Depuis quelques décennies, le développement des machines cybernétiques a entraîné la suppression de millions d'emplois dans les domaines de la production et des services, au point que de nombreux économistes estiment qu'il n'y aura jamais de retour à une société de plein emploi sans une réduction drastique du temps de travail. On se souvient que certains philosophes, comme Karl Marx ou Bertrand Russell, avaient prévu cette situation, mais on oublie que quelque chose d'assez similaire avait été proposé par Aristote, Descartes ou Nietzsche. Au IVe siècle avant Jésus-Christ, Aristote avait assuré que si les machines pouvaient fonctionner seules et obéir aux ordres des seigneurs, elles n'auraient plus besoin d'utiliser des esclaves ou des ouvriers comme "instruments animés". Lorsque la division entre ceux qui commandent et ceux qui obéissent aura disparu, on pourra fonder une cité de citoyens libres et égaux. Deux mille ans plus tard, Descartes ne proposera pas autre chose. Le progrès scientifique et technique permettrait, selon lui, l'avènement d'une société d’aristocrates vouées à l'étude et à la création. Mais cette promesse a commencé à être mise en crise lorsque d'autres philosophes ont soulevé une objection évidente : si les automates peuvent nous remplacer, n'est-ce pas parce que nous sommes aussi des automates obéissants ? Y a-t-il une partie de nous qui ne sera jamais remplacée par des appareils automatiques ? Dès ses origines, la philosophie a lié le problème de la liberté et de l'égalité à la question des machines, et cet héritage conceptuel continue d'avoir des conséquences aujourd'hui.

 

Version espagnole : 

¿Existe alguna parte de nosotros que no será nunca remplazada por dispositivos automáticos?
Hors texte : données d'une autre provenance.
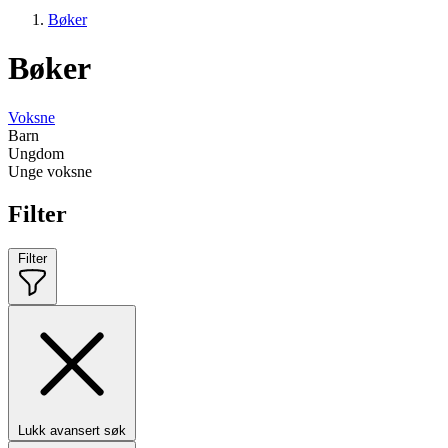
Bøker
Bøker
Voksne
Barn
Ungdom
Unge voksne
Filter
Filter
Lukk avansert søk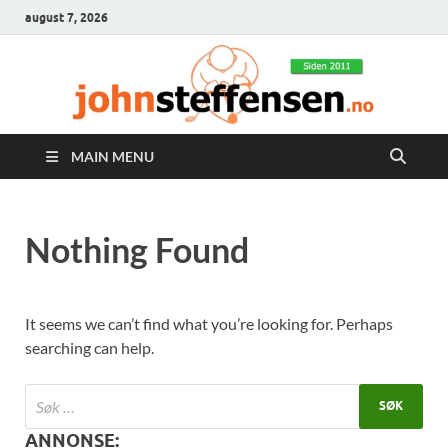
august 7, 2026
MAIN MENU
Nothing Found
It seems we can’t find what you’re looking for. Perhaps
searching can help.
ANNONSE: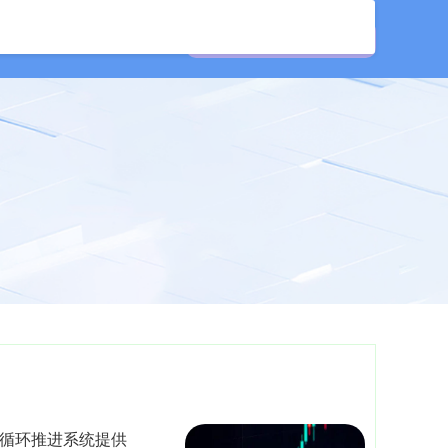
官网
专业期货配资
合循环推进系统提供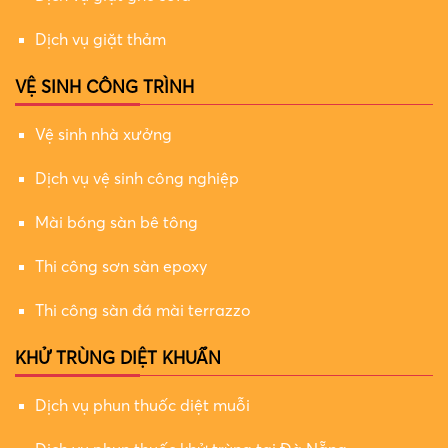
Dịch vụ giặt thảm
VỆ SINH CÔNG TRÌNH
Vệ sinh nhà xưởng
Dịch vụ vệ sinh công nghiệp
Mài bóng sàn bê tông
Thi công sơn sàn epoxy
Thi công sàn đá mài terrazzo
KHỬ TRÙNG DIỆT KHUẨN
Dịch vụ phun thuốc diệt muỗi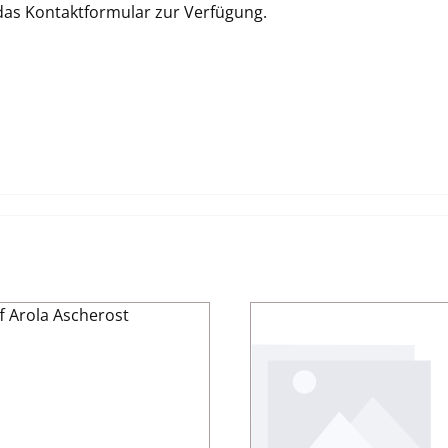
 das Kontaktformular zur Verfügung.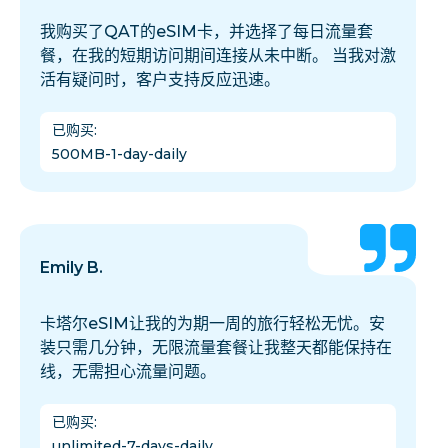
我购买了QAT的eSIM卡，并选择了每日流量套
餐，在我的短期访问期间连接从未中断。 当我对激
活有疑问时，客户支持反应迅速。
已购买
:
500MB-1-day-daily
Emily B.
卡塔尔eSIM让我的为期一周的旅行轻松无忧。安
装只需几分钟，无限流量套餐让我整天都能保持在
线，无需担心流量问题。
已购买
:
unlimited-7-days-daily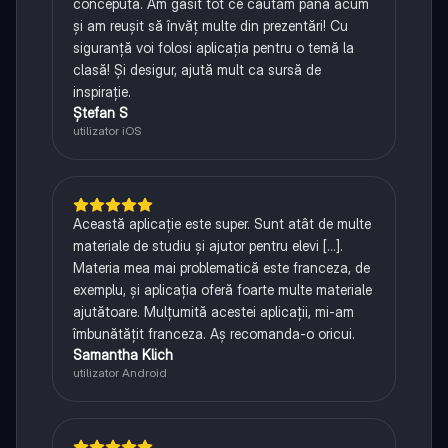
concepută. Am găsit tot ce căutam până acum
și am reușit să învăț multe din prezentări! Cu
siguranță voi folosi aplicația pentru o temă la
clasă! Și desigur, ajută mult ca sursă de
inspirație.
Ștefan S
utilizator iOS
Această aplicație este super. Sunt atât de multe
materiale de studiu și ajutor pentru elevi [...].
Materia mea mai problematică este franceza, de
exemplu, și aplicația oferă foarte multe materiale
ajutătoare. Mulțumită acestei aplicații, mi-am
îmbunătățit franceza. Aș recomanda-o oricui.
Samantha Klich
utilizator Android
Desde hace algunas décadas, el desarrollo de las máquinas cibernéticas está trayendo aparejada la supresión de millones de puestos de trabajo en las áreas de la producción y los servicios, a tal punto que muchos economistas estiman que no se regresará nunca a una sociedad de pleno empleo sin una drástica reducción de las jornadas laborales. 

Se suele recordar que algunos filósofos, como Karl Marx o Bertrand Russell, habían previsto esta situación, pero se olvida que algo bastante similar habían planteado Aristóteles, Descartes y hasta el mismísimo Nietzsche. En el siglo IV antes de Cristo, el primero había asegurado que si las máquinas pudieran trabajar solas y obedecer las órdenes de los señores, estos ya no precisarían emplear como «instrumentos animados» ni a los esclavos ni a los obreros. Cuando desapareciera la división entre quienes mandan y quienes obedecen, podría fundarse una ciudad de ciudadanos libres e iguales. Dos mil años después, Descartes no plantearía algo distinto. El progreso científico y tecnológico permitiría, a su entender, el advenimiento de una sociedad de señores consagrados al estudio y la creación. Pero esta promesa comenzó a ponerse en crisis cuando otros filósofos efectuaron una objeción evidente: si los autómatas pueden sustituirnos, ¿no se debe a que también somos autómatas obedientes? ¿Existe alguna parte de nosotros que no será nunca remplazada por dispositivos automáticos? Desde sus propios orígenes, la filosofía vinculó el problema de la libertad y la igualdad con la cuestión de las máquinas, y este legado conceptual sigue teniendo consecuencias hoy.